### Task instructions
Lines, not repeats, are what count: give the number of lines below that hold "累计确诊", and nothing more.

Material for the task section start

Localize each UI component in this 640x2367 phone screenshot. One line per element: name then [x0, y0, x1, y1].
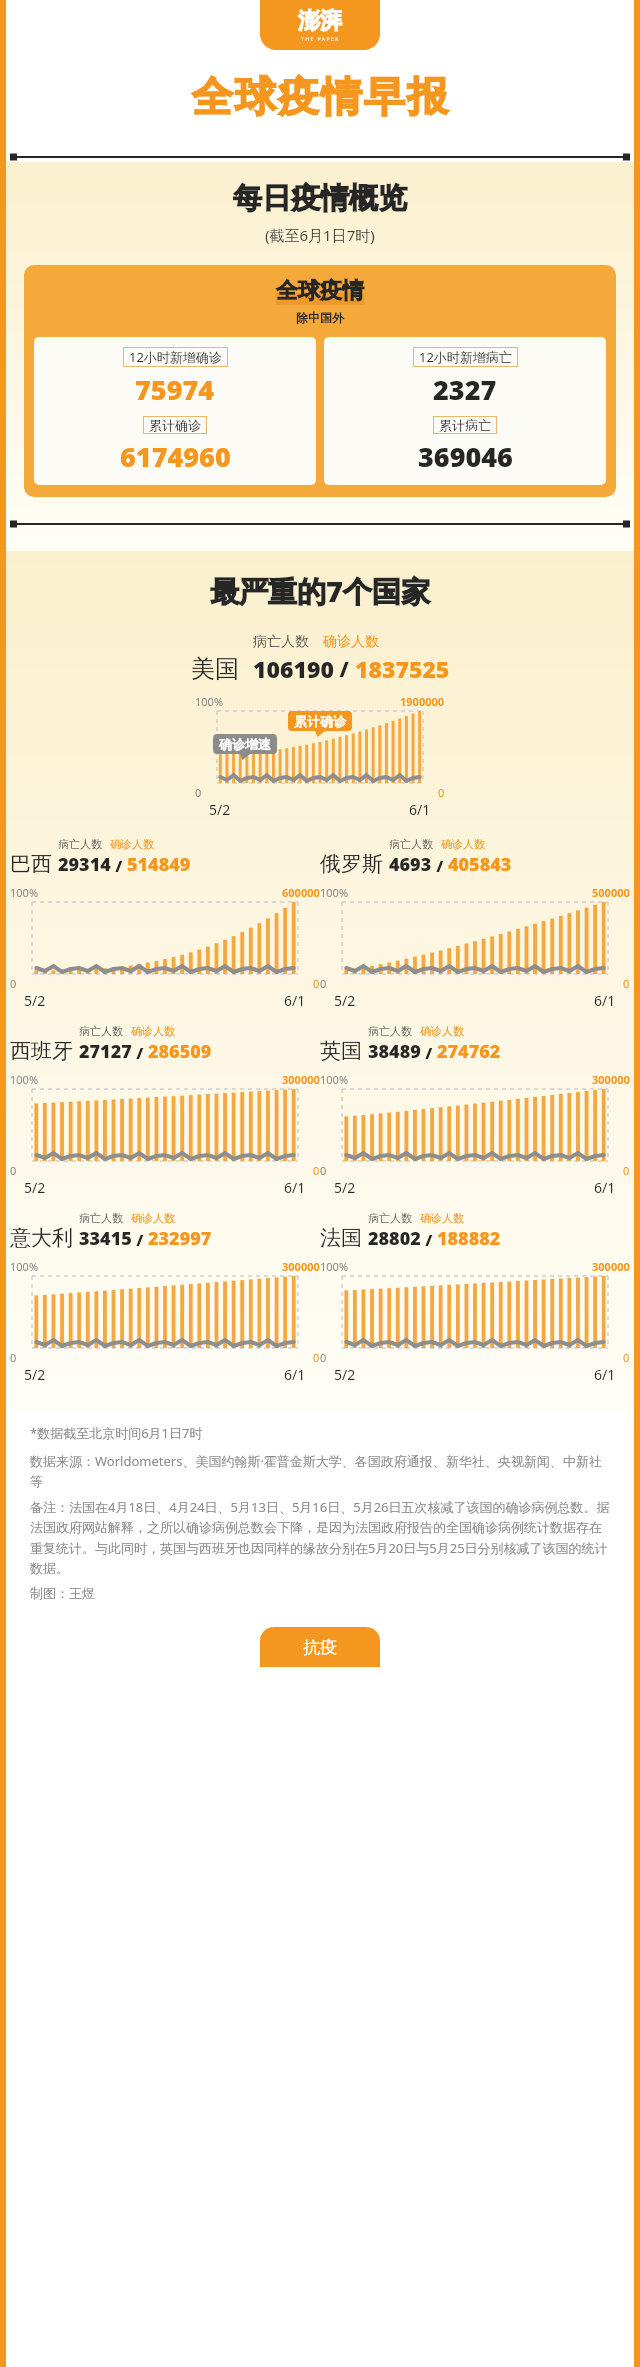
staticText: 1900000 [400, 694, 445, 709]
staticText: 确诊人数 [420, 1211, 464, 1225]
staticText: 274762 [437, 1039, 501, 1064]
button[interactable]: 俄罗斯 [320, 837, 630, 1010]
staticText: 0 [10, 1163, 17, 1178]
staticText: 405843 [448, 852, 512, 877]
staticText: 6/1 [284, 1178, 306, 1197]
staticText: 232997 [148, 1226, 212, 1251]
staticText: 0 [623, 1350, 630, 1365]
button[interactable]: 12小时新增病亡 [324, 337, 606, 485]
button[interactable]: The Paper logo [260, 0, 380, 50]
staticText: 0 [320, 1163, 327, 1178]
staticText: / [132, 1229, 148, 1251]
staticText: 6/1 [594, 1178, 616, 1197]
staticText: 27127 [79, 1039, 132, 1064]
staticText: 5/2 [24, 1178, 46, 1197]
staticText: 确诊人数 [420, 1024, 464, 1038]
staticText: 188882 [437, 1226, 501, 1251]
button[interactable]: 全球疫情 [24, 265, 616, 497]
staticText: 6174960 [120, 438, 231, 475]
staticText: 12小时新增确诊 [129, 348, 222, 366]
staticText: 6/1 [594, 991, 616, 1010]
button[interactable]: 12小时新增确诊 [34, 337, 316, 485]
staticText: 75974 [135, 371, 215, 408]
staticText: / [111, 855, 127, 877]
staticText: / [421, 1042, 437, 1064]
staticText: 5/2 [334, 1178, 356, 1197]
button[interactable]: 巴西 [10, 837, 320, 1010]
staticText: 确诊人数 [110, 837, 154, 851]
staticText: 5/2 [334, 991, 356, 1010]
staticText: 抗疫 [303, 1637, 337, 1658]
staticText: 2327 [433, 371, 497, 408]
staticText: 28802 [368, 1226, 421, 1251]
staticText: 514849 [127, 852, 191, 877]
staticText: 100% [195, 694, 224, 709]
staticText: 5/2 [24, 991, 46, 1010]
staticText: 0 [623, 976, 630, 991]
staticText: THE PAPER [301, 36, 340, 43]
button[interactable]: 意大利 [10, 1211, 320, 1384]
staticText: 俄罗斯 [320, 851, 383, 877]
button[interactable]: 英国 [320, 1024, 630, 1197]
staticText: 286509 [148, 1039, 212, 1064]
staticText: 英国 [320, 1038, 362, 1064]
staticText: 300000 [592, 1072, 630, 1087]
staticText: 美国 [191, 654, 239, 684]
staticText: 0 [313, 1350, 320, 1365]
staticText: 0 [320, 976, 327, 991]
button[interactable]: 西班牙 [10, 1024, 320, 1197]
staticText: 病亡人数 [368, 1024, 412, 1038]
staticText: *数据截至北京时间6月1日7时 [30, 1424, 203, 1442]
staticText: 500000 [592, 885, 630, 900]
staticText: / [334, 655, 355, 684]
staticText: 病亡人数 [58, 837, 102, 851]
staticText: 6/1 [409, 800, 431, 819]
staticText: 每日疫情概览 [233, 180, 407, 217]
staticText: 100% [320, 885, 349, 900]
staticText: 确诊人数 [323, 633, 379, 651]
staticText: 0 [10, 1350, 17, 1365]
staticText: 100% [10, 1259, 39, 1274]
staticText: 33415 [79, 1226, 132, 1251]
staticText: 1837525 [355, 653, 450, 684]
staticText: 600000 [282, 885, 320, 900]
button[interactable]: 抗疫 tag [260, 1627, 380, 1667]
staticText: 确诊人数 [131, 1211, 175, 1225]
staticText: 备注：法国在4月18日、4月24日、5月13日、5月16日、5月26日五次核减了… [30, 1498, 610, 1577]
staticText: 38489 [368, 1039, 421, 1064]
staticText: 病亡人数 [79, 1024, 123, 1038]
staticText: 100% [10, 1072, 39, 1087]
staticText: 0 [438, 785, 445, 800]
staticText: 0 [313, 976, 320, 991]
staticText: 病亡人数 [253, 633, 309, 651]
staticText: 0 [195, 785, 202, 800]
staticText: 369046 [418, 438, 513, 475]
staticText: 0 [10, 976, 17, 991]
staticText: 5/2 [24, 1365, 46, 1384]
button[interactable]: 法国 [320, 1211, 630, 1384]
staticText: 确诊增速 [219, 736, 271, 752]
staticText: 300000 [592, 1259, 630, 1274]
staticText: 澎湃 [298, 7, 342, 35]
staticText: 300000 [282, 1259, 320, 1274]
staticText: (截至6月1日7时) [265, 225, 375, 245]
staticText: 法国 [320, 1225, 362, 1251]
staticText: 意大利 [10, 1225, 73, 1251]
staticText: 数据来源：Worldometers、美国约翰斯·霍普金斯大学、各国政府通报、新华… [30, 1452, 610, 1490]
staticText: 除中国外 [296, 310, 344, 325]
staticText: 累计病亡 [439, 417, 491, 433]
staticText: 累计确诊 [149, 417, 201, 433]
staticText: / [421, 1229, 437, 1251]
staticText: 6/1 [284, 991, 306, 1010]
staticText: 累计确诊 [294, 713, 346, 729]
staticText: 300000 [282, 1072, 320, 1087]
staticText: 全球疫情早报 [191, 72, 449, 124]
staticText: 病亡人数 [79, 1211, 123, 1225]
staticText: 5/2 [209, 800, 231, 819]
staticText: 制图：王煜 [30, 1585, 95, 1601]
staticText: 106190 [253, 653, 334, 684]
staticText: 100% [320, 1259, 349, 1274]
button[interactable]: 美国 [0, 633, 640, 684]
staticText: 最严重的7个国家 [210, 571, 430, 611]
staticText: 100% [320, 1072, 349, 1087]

Material for the task section end
Material for the task section start

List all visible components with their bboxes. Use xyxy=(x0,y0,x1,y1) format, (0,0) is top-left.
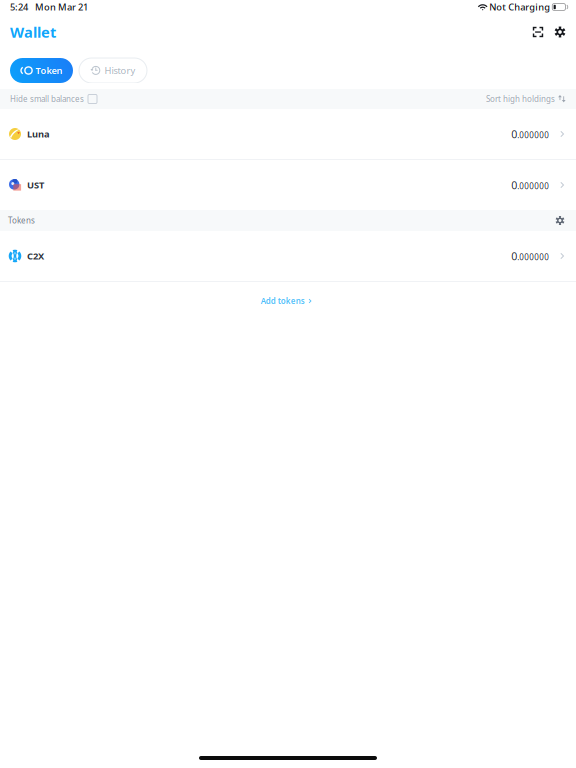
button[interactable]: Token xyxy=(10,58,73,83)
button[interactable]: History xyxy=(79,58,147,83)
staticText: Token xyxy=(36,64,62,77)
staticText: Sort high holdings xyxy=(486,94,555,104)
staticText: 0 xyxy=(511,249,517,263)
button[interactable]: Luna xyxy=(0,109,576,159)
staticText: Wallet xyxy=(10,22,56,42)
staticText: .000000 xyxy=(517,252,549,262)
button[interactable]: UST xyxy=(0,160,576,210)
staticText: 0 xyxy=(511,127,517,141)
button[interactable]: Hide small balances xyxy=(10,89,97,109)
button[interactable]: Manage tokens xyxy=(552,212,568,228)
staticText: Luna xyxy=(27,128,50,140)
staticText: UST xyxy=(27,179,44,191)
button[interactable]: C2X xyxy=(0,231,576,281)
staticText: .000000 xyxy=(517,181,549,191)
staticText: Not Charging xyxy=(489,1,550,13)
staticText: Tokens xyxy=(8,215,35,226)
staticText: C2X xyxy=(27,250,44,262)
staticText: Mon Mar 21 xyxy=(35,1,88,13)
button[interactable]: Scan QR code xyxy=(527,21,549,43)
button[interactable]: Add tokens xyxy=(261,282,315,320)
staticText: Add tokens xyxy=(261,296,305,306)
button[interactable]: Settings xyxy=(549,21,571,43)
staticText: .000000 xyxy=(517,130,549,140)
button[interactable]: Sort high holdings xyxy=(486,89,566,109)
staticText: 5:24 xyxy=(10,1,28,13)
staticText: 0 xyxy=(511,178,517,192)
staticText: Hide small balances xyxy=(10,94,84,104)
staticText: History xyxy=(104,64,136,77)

Material for the task section end

### Output of the exercise
2